Extract the listing in its entirety, keeping each line identical to the original.

Segment Open

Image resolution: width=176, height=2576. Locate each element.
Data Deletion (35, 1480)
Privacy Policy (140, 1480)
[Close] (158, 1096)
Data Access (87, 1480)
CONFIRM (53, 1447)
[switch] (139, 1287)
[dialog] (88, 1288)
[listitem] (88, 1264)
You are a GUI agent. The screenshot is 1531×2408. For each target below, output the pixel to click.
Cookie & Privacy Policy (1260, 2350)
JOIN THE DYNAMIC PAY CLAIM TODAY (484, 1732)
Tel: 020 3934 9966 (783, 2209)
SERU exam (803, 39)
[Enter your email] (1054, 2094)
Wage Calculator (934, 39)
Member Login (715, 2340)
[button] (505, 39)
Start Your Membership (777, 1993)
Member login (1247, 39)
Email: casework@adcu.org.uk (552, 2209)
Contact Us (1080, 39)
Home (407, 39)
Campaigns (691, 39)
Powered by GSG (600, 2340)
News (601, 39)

Segment Closed

**Output for this exercise**.
Image resolution: width=176, height=2576. Locate each element.
Data Deletion (35, 1480)
Privacy Policy (140, 1480)
[Close] (158, 1096)
Data Access (87, 1480)
CONFIRM (53, 1447)
[switch] (139, 1287)
[dialog] (88, 1288)
[listitem] (88, 1264)
You are a GUI agent. The screenshot is 1531×2408. For each target below, output the pixel to click.
Cookie & Privacy Policy (1260, 2350)
JOIN THE DYNAMIC PAY CLAIM TODAY (484, 1732)
Tel: 020 3934 9966 (783, 2209)
SERU exam (803, 39)
[Enter your email] (1054, 2094)
Wage Calculator (934, 39)
Member Login (715, 2340)
[button] (505, 39)
Start Your Membership (777, 1993)
Member login (1247, 39)
Email: casework@adcu.org.uk (552, 2209)
Contact Us (1080, 39)
Home (407, 39)
Campaigns (691, 39)
Powered by GSG (600, 2340)
News (601, 39)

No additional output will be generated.